THE TASK: Number of lines with "Smart" in the listing: report it, and nothing else.

MATERIAL SHOWN:
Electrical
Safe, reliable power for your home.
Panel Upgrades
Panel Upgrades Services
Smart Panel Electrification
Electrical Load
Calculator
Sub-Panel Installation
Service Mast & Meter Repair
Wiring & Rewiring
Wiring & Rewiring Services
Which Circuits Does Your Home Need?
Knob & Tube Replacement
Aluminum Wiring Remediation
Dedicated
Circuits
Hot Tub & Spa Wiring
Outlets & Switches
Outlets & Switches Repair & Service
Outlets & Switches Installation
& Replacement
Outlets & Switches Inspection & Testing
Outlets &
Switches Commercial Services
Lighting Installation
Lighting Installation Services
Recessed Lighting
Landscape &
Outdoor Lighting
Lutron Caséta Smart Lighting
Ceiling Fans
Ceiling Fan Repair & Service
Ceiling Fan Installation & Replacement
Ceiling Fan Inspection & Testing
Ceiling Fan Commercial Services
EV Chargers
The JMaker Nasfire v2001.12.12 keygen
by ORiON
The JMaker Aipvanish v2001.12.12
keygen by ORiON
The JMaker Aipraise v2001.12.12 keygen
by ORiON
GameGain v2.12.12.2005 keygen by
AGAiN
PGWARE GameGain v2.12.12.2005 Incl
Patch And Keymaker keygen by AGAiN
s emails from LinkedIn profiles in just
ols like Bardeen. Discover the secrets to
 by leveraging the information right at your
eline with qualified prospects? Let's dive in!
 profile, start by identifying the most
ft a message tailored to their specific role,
...
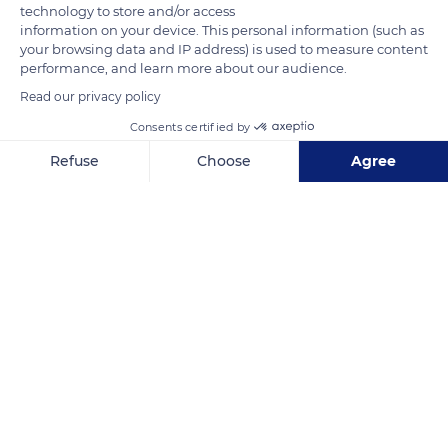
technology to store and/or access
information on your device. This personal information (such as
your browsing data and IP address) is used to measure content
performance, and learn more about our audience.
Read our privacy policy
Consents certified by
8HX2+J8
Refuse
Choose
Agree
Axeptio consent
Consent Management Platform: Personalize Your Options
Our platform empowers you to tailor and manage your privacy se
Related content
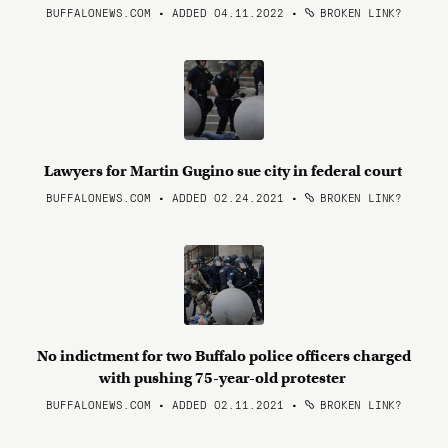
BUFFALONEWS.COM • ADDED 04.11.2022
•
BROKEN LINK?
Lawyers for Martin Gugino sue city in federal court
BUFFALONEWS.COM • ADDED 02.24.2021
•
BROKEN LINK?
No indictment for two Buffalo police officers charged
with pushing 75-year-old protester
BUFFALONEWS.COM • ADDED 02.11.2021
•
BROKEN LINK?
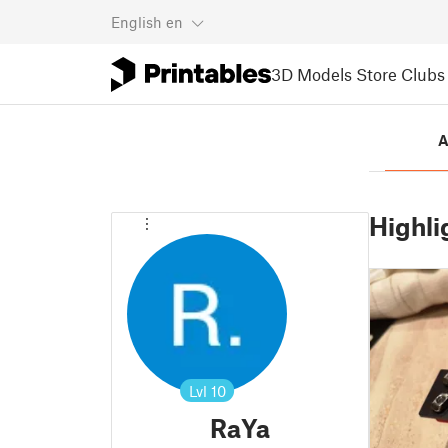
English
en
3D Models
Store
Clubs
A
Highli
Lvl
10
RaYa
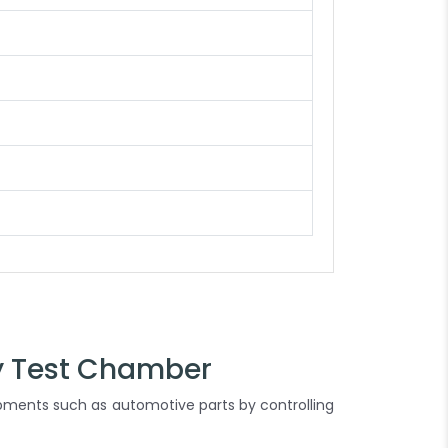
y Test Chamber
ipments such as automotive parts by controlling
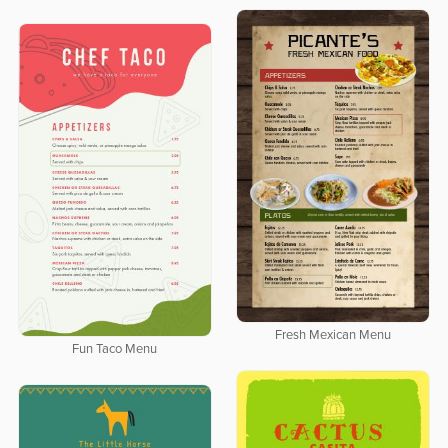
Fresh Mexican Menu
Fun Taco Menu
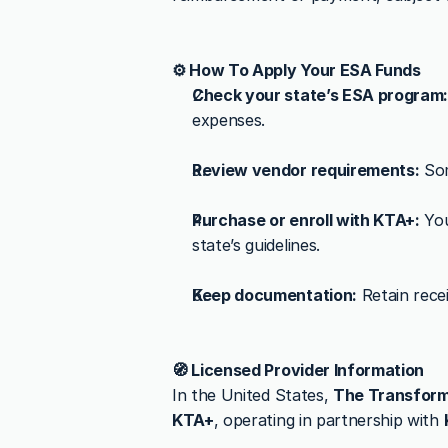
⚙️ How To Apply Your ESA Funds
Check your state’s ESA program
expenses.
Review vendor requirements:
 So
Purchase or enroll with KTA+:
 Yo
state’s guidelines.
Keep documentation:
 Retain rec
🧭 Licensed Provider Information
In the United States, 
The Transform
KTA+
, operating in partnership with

ANSWER SECTION: 2